=== About this exercise ===
For every entry below, give an exact repeat and leave out the pictures.

━━━━━ Records shown

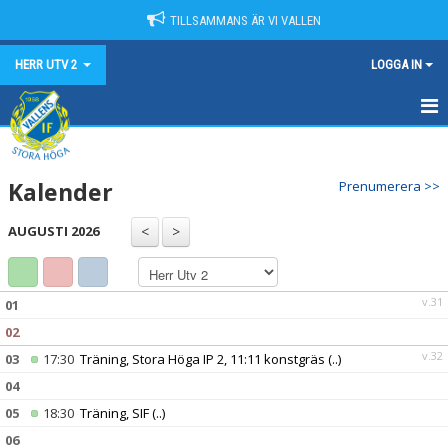
TILLSAMMANS ÄR VI VALLEN
HERR UTV 2
LOGGA IN
HEM
Kalender
Prenumerera >>
NYHETER
AUGUSTI 2026
KALENDER
MATCHER
v.31
01
TRUPPEN
02
v.32
03
17:30
Träning, Stora Höga IP 2, 11:11 konstgräs
(..)
BILDGALLERI
04
DOKUMENT
05
18:30
Träning, SIF
(..)
06
KONTAKT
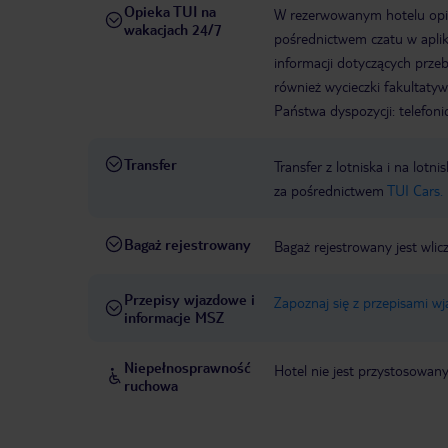
Opieka TUI na
W rezerwowanym hotelu opiek
wakacjach 24/7
pośrednictwem czatu w aplik
informacji dotyczących prze
również wycieczki fakultaty
Państwa dyspozycji: telefon
Transfer
Transfer z lotniska i na l
za pośrednictwem
TUI Cars.
Bagaż rejestrowany
Bagaż rejestrowany jest wli
Przepisy wjazdowe i
Zapoznaj się z przepisami w
informacje MSZ
Niepełnosprawność
Hotel nie jest przystosowan
ruchowa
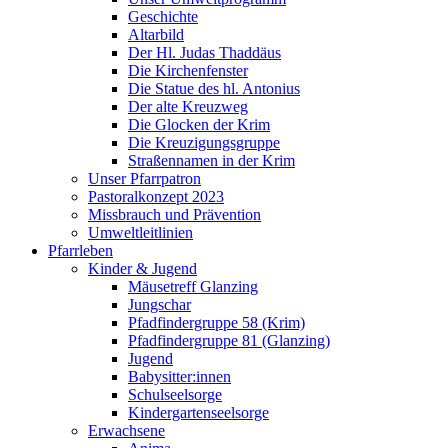
Geschichte
Altarbild
Der Hl. Judas Thaddäus
Die Kirchenfenster
Die Statue des hl. Antonius
Der alte Kreuzweg
Die Glocken der Krim
Die Kreuzigungsgruppe
Straßennamen in der Krim
Unser Pfarrpatron
Pastoralkonzept 2023
Missbrauch und Prävention
Umweltleitlinien
Pfarrleben
Kinder & Jugend
Mäusetreff Glanzing
Jungschar
Pfadfindergruppe 58 (Krim)
Pfadfindergruppe 81 (Glanzing)
Jugend
Babysitter:innen
Schulseelsorge
Kindergartenseelsorge
Erwachsene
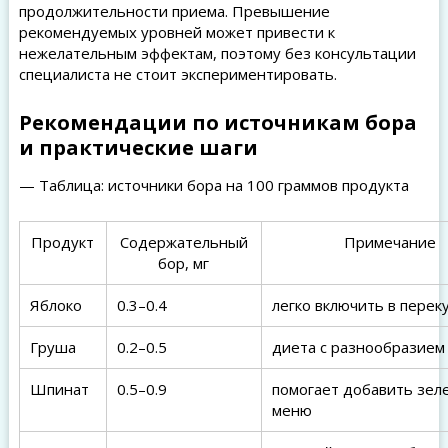
продолжительности приема. Превышение
рекомендуемых уровней может привести к
нежелательным эффектам, поэтому без консультации
специалиста не стоит экспериментировать.
Рекомендации по источникам бора
и практические шаги
— Таблица: источники бора на 100 граммов продукта
Продукт
Содержательный
Примечание
бор, мг
Яблоко
0.3–0.4
легко включить в перек
Груша
0.2–0.5
диета с разнообразием
Шпинат
0.5–0.9
помогает добавить зел
меню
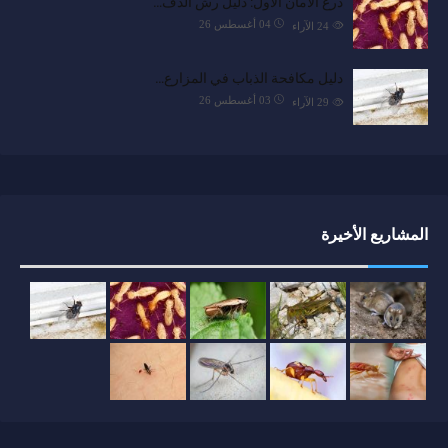
درع الأمان الأول: دليل رش الدف…
04 أغسطس 26
24
الآراء
دليل مكافحة الذباب في المزارع…
03 أغسطس 26
29
الآراء
المشاريع الأخيرة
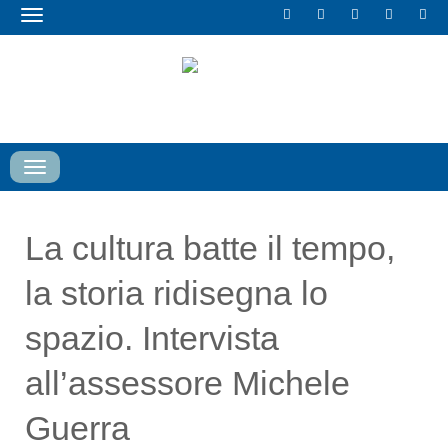
Toggle
navigation
Toggle
navigation
La cultura batte il tempo,
la storia ridisegna lo
spazio. Intervista
all’assessore Michele
Guerra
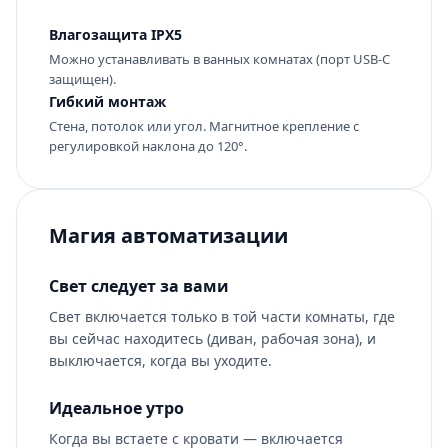
Влагозащита IPX5
Можно устанавливать в ванных комнатах (порт USB-C
защищен).
Гибкий монтаж
Стена, потолок или угол. Магнитное крепление с
регулировкой наклона до 120°.
Магия автоматизации
Свет следует за вами
Свет включается только в той части комнаты, где
вы сейчас находитесь (диван, рабочая зона), и
выключается, когда вы уходите.
Идеальное утро
Когда вы встаете с кровати — включается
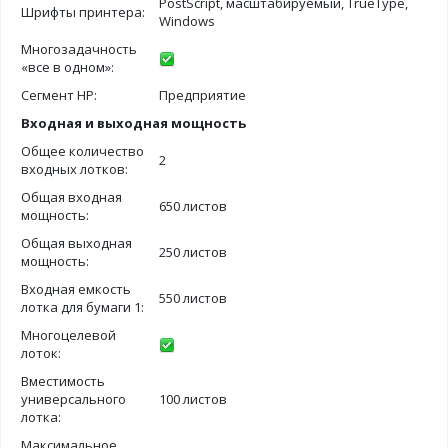
PostScript, масштабируемый, TrueType,
Шрифты принтера:
Windows
Многозадачность
«все в одном»:
Сегмент HP:
Предприятие
Входная и выходная мощность
Общее количество
2
входных лотков:
Общая входная
650 листов
мощность:
Общая выходная
250 листов
мощность:
Входная емкость
550 листов
лотка для бумаги 1:
Многоцелевой
лоток:
Вместимость
универсального
100 листов
лотка:
Максимальное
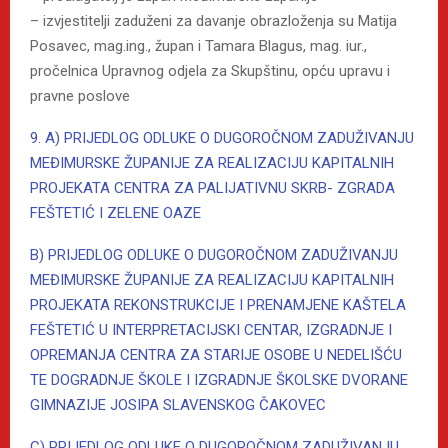
– izvjestitelji zaduženi za davanje obrazloženja su Matija
Posavec, mag.ing., župan i Tamara Blagus, mag. iur.,
pročelnica Upravnog odjela za Skupštinu, opću upravu i
pravne poslove
9. A) PRIJEDLOG ODLUKE O DUGOROČNOM ZADUŽIVANJU
MEĐIMURSKE ŽUPANIJE ZA REALIZACIJU KAPITALNIH
PROJEKATA CENTRA ZA PALIJATIVNU SKRB- ZGRADA
FEŠTETIĆ I ZELENE OAZE
B) PRIJEDLOG ODLUKE O DUGOROČNOM ZADUŽIVANJU
MEĐIMURSKE ŽUPANIJE ZA REALIZACIJU KAPITALNIH
PROJEKATA REKONSTRUKCIJE I PRENAMJENE KAŠTELA
FEŠTETIĆ U INTERPRETACIJSKI CENTAR, IZGRADNJE I
OPREMANJA CENTRA ZA STARIJE OSOBE U NEDELIŠĆU
TE DOGRADNJE ŠKOLE I IZGRADNJE ŠKOLSKE DVORANE
GIMNAZIJE JOSIPA SLAVENSKOG ČAKOVEC
C) PRIJEDLOG ODLUKE O DUGOROČNOM ZADUŽIVANJU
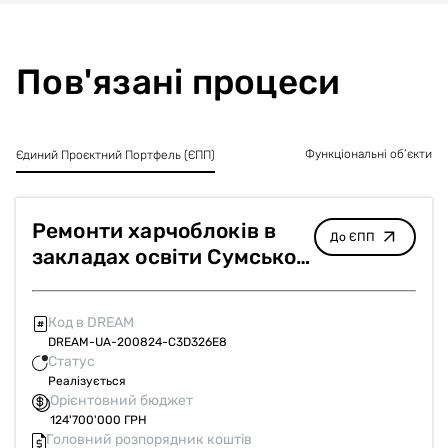
Пов'язані процеси
Функціональні об’єкти
Єдиний Проєктний Портфель (ЄПП)
Ремонти харчоблоків в
До ЄПП
закладах освіти Сумської
області
Код в DREAM
DREAM-UA-200824-C3D326E8
Статус
Реалізується
Орієнтовний бюджет
124'700'000 ГРН
Головний розпорядник коштів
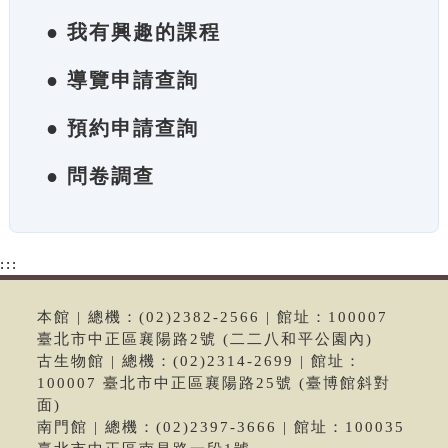
● 我有興趣的課程
● 導覽申請查詢
● 預約申請查詢
● 問卷調查
:::
本館 | 總機：(02)2382-2566 | 館址：100007
臺北市中正區襄陽路2號 (二二八和平公園內)
古生物館 | 總機：(02)2314-2699 | 館址：
100007 臺北市中正區襄陽路25號 (臺博館斜對
面)
南門館 | 總機：(02)2397-3666 | 館址：100035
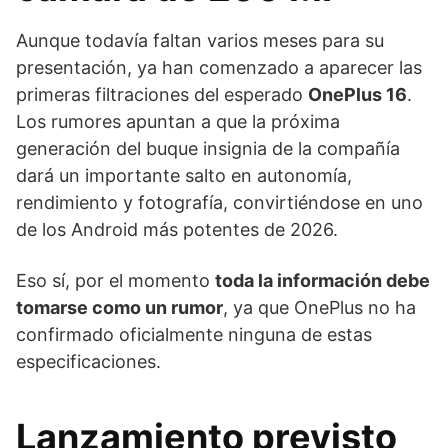
Aunque todavía faltan varios meses para su
presentación, ya han comenzado a aparecer las
primeras filtraciones del esperado
OnePlus 16
.
Los rumores apuntan a que la próxima
generación del buque insignia de la compañía
dará un importante salto en autonomía,
rendimiento y fotografía, convirtiéndose en uno
de los Android más potentes de 2026.
Eso sí, por el momento
toda la información debe
tomarse como un rumor
, ya que OnePlus no ha
confirmado oficialmente ninguna de estas
especificaciones.
Lanzamiento previsto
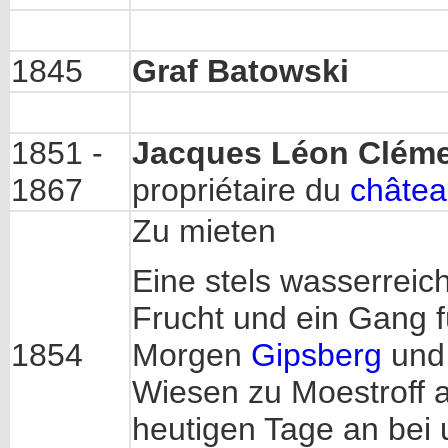
1845
Graf Batowski
1851 -
Jacques Léon Clém
1867
propriétaire du
châtea
Zu mieten
Eine stels wasserrei
Frucht und ein Gang fü
1854
Morgen
Gipsberg
und 
Wiesen zu Moestroff 
heutigen Tage an bei 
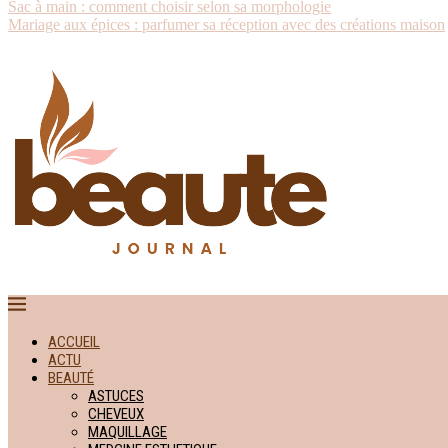
Sac à main : comment choisir selon sa morphologie
Mariage aux épices : parfumer sa réception avec des créations maison
ACCUEIL
ACTU
BEAUTÉ
ASTUCES
CHEVEUX
MAQUILLAGE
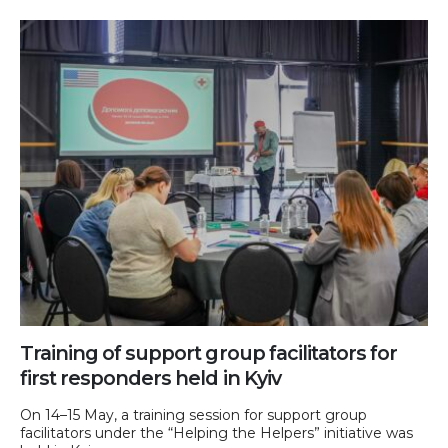
Training of support group facilitators for
first responders held in Kyiv
On 14–15 May, a training session for support group
facilitators under the “Helping the Helpers” initiative was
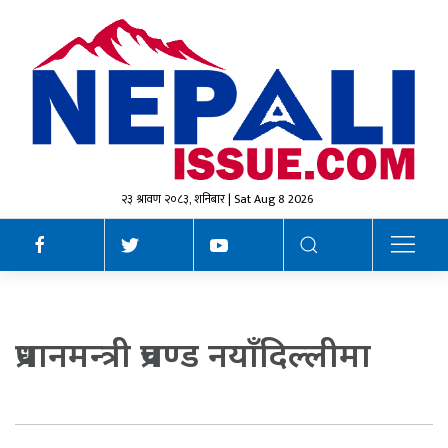
२३ श्रावण २०८३, शनिबार | Sat Aug 8 2026
प्रधानमन्त्री प्रचण्ड नयाँदिल्लीमा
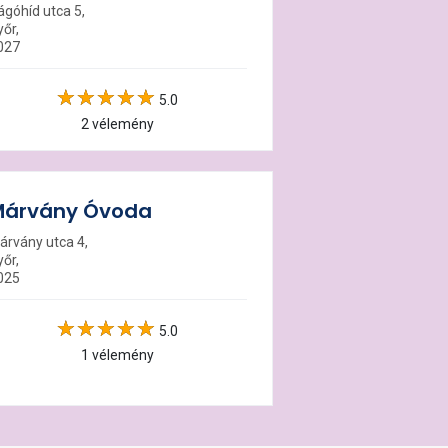
ágóhíd utca 5,
yőr,
027
5.0
2 vélemény
Márvány Óvoda
árvány utca 4,
yőr,
025
5.0
1 vélemény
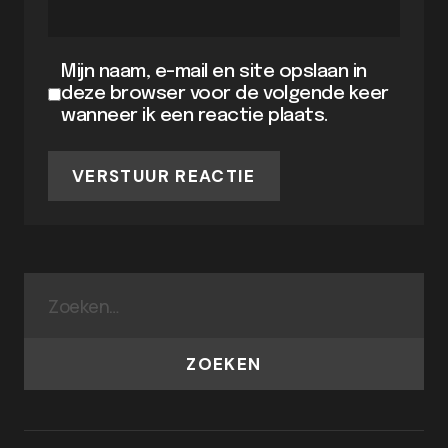
Mijn naam, e-mail en site opslaan in
deze browser voor de volgende keer
wanneer ik een reactie plaats.
VERSTUUR REACTIE
ZOEKEN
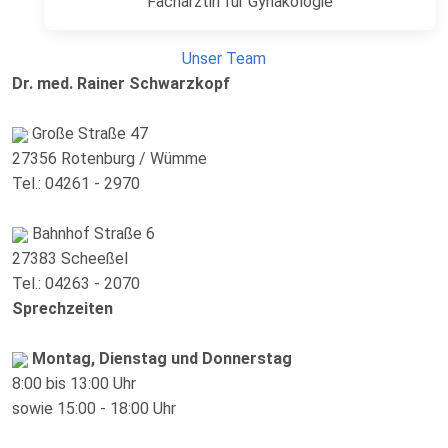
Fachärztin für Gynäkologie
Unser Team
Dr. med. Rainer Schwarzkopf
Große Straße 47
27356 Rotenburg / Wümme
Tel.: 04261 - 2970
Bahnhof Straße 6
27383 Scheeßel
Tel.: 04263 - 2070
Sprechzeiten
Montag, Dienstag und Donnerstag
8:00 bis 13:00 Uhr
sowie 15:00 - 18:00 Uhr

━━━━━━━━━━

=== Output for this exercise ===
TILLSAMMANS ÄR VI VALLEN
HERR UTV 2
LOGGA IN
HEM
Kalender
Prenumerera >>
NYHETER
AUGUSTI 2026
KALENDER
MATCHER
v.31
01
TRUPPEN
02
v.32
03
17:30
Träning, Stora Höga IP 2, 11:11 konstgräs
(..)
BILDGALLERI
04
DOKUMENT
05
18:30
Träning, SIF
(..)
06
KONTAKT
Opieka TUI na
W rezerwowanym hotelu opiek
wakacjach 24/7
pośrednictwem czatu w aplik
informacji dotyczących prze
również wycieczki fakultaty
Państwa dyspozycji: telefon
Transfer
Transfer z lotniska i na l
za pośrednictwem
TUI Cars.
Bagaż rejestrowany
Bagaż rejestrowany jest wli
Przepisy wjazdowe i
Zapoznaj się z przepisami w
informacje MSZ
Niepełnosprawność
Hotel nie jest przystosowan
ruchowa
Geschichte
Altarbild
Der Hl. Judas Thaddäus
Die Kirchenfenster
Die Statue des hl. Antonius
Der alte Kreuzweg
Die Glocken der Krim
Die Kreuzigungsgruppe
Straßennamen in der Krim
Unser Pfarrpatron
Pastoralkonzept 2023
Missbrauch und Prävention
Umweltleitlinien
Pfarrleben
Kinder & Jugend
Mäusetreff Glanzing
Jungschar
Pfadfindergruppe 58 (Krim)
Pfadfindergruppe 81 (Glanzing)
Jugend
Babysitter:innen
Schulseelsorge
Kindergartenseelsorge
Erwachsene
продолжительности приема. Превышение
рекомендуемых уровней может привести к
нежелательным эффектам, поэтому без консультации
специалиста не стоит экспериментировать.
Рекомендации по источникам бора
и практические шаги
— Таблица: источники бора на 100 граммов продукта
Продукт
Содержательный
Примечание
бор, мг
Яблоко
0.3–0.4
легко включить в перек
Груша
0.2–0.5
диета с разнообразием
Шпинат
0.5–0.9
помогает добавить зел
меню
درع الأمان الأول: دليل رش الدف…
04 أغسطس 26
24
الآراء
دليل مكافحة الذباب في المزارع…
03 أغسطس 26
29
الآراء
المشاريع الأخيرة
Toggle
navigation
Toggle
navigation
La cultura batte il tempo,
la storia ridisegna lo
spazio. Intervista
all’assessore Michele
Guerra
Влагозащита IPX5
Можно устанавливать в ванных комнатах (порт USB-C
защищен).
Гибкий монтаж
Стена, потолок или угол. Магнитное крепление с
регулировкой наклона до 120°.
Магия автоматизации
Свет следует за вами
Свет включается только в той части комнаты, где
вы сейчас находитесь (диван, рабочая зона), и
выключается, когда вы уходите.
Идеальное утро
Когда вы встаете с кровати — включается
PostScript, масштабируемый, TrueType,
Шрифты принтера:
Windows
Многозадачность
«все в одном»:
Сегмент HP:
Предприятие
Входная и выходная мощность
Общее количество
2
входных лотков:
Общая входная
650 листов
мощность:
Общая выходная
250 листов
мощность:
Входная емкость
550 листов
лотка для бумаги 1:
Многоцелевой
лоток:
Вместимость
универсального
100 листов
лотка:
Максимальное
– izvjestitelji zaduženi za davanje obrazloženja su Matija
Posavec, mag.ing., župan i Tamara Blagus, mag. iur.,
pročelnica Upravnog odjela za Skupštinu, opću upravu i
pravne poslove
9. A) PRIJEDLOG ODLUKE O DUGOROČNOM ZADUŽIVANJU
MEĐIMURSKE ŽUPANIJE ZA REALIZACIJU KAPITALNIH
PROJEKATA CENTRA ZA PALIJATIVNU SKRB- ZGRADA
FEŠTETIĆ I ZELENE OAZE
B) PRIJEDLOG ODLUKE O DUGOROČNOM ZADUŽIVANJU
MEĐIMURSKE ŽUPANIJE ZA REALIZACIJU KAPITALNIH
PROJEKATA REKONSTRUKCIJE I PRENAMJENE KAŠTELA
FEŠTETIĆ U INTERPRETACIJSKI CENTAR, IZGRADNJE I
OPREMANJA CENTRA ZA STARIJE OSOBE U NEDELIŠĆU
TE DOGRADNJE ŠKOLE I IZGRADNJE ŠKOLSKE DVORANE
GIMNAZIJE JOSIPA SLAVENSKOG ČAKOVEC
C) PRIJEDLOG ODLUKE O DUGOROČNOM ZADUŽIVANJU
Пов'язані процеси
Функціональні об’єкти
Єдиний Проєктний Портфель (ЄПП)
Ремонти харчоблоків в
До ЄПП
закладах освіти Сумської
області
Код в DREAM
DREAM-UA-200824-C3D326E8
Статус
Реалізується
Орієнтовний бюджет
124'700'000 ГРН
Головний розпорядник коштів
● 我有興趣的課程
● 導覽申請查詢
● 預約申請查詢
● 問卷調查
:::
本館 | 總機：(02)2382-2566 | 館址：100007
臺北市中正區襄陽路2號 (二二八和平公園內)
古生物館 | 總機：(02)2314-2699 | 館址：
100007 臺北市中正區襄陽路25號 (臺博館斜對
面)
南門館 | 總機：(02)2397-3666 | 館址：100035
Aunque todavía faltan varios meses para su
presentación, ya han comenzado a aparecer las
primeras filtraciones del esperado
OnePlus 16
.
Los rumores apuntan a que la próxima
generación del buque insignia de la compañía
dará un importante salto en autonomía,
rendimiento y fotografía, convirtiéndose en uno
de los Android más potentes de 2026.
Eso sí, por el momento
toda la información debe
tomarse como un rumor
, ya que OnePlus no ha
confirmado oficialmente ninguna de estas
especificaciones.
Lanzamiento previsto
1845
Graf Batowski
1851 -
Jacques Léon Clém
1867
propriétaire du
châtea
Zu mieten
Eine stels wasserrei
Frucht und ein Gang fü
1854
Morgen
Gipsberg
und 
Wiesen zu Moestroff 
heutigen Tage an bei 
Sac à main : comment choisir selon sa morphologie
Mariage aux épices : parfumer sa réception avec des créations maison
ACCUEIL
ACTU
BEAUTÉ
ASTUCES
CHEVEUX
MAQUILLAGE
Training of support group facilitators for
first responders held in Kyiv
On 14–15 May, a training session for support group
facilitators under the “Helping the Helpers” initiative was
२३ श्रावण २०८३, शनिबार | Sat Aug 8 2026
प्रधानमन्त्री प्रचण्ड नयाँदिल्लीमा
ágóhíd utca 5,
yőr,
027
5.0
2 vélemény
Márvány Óvoda
árvány utca 4,
yőr,
025
5.0
1 vélemény
Mijn naam, e-mail en site opslaan in
deze browser voor de volgende keer
wanneer ik een reactie plaats.
VERSTUUR REACTIE
ZOEKEN
Fachärztin für Gynäkologie
Unser Team
Dr. med. Rainer Schwarzkopf
Große Straße 47
27356 Rotenburg / Wümme
Tel.: 04261 - 2970
Bahnhof Straße 6
27383 Scheeßel
Tel.: 04263 - 2070
Sprechzeiten
Montag, Dienstag und Donnerstag
8:00 bis 13:00 Uhr
sowie 15:00 - 18:00 Uhr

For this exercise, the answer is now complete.